BEGIN EXERCISE MATERIALS
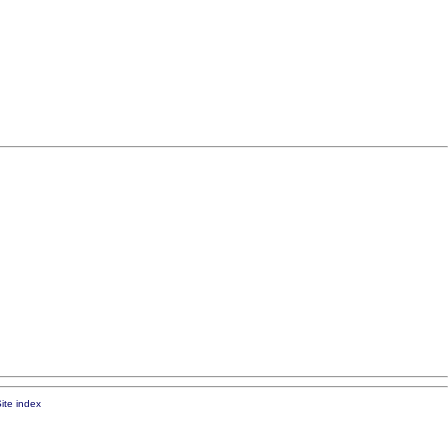
ite index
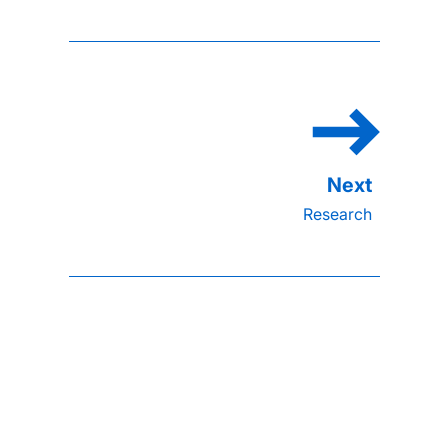
Research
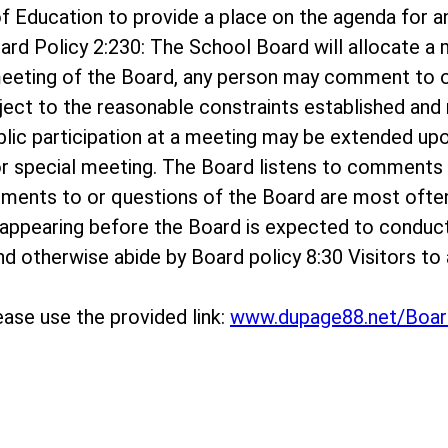
rd of Education to provide a place on the agenda f
ard Policy 2:230: The School Board will allocate 
meeting of the Board, any person may comment to o
bject to the reasonable constraints established and r
ublic participation at a meeting may be extended up
r special meeting. The Board listens to comments o
mments to or questions of the Board are most ofte
appearing before the Board is expected to conduc
 and otherwise abide by Board policy 8:30 Visitors 
ase use the provided link:
www.dupage88.net/Boar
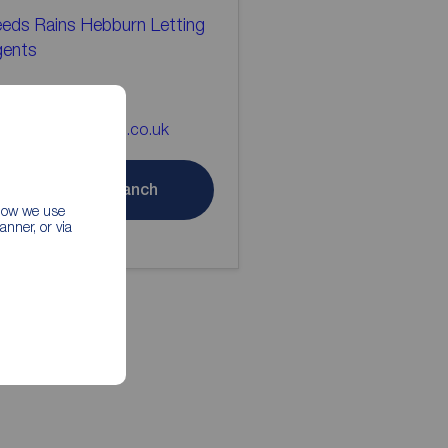
eds Rains Hebburn Letting
gents
91 4832606
bburn@reedsrains.co.uk
Contact branch
 how we use
nner, or via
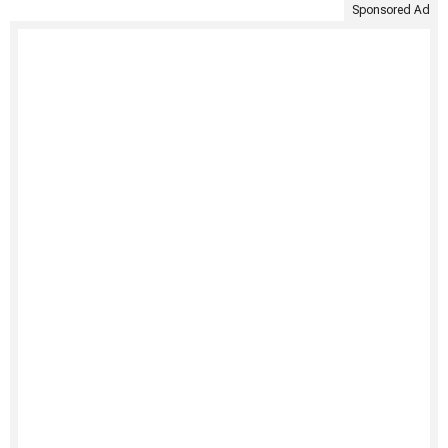
Sponsored Ad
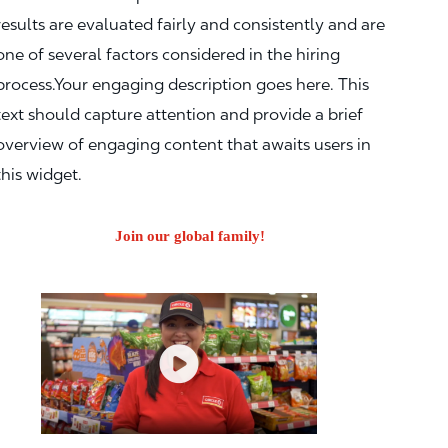
results are evaluated fairly and consistently and are
one of several factors considered in the hiring
process.Your engaging description goes here. This
text should capture attention and provide a brief
overview of engaging content that awaits users in
this widget.
Join our global family!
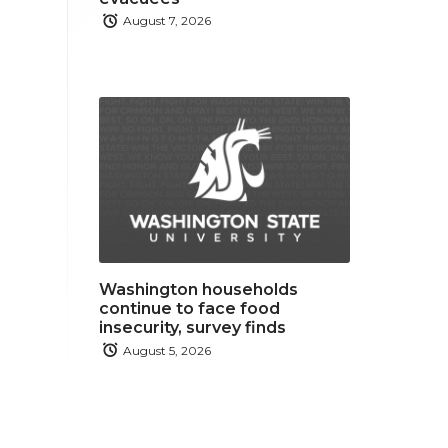
August 7, 2026
Washington households
continue to face food
insecurity, survey finds
August 5, 2026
END EXERCISE MATERIALS
Answer with the number alone after tallying the lines of the entries above that contain the word "meeting".

3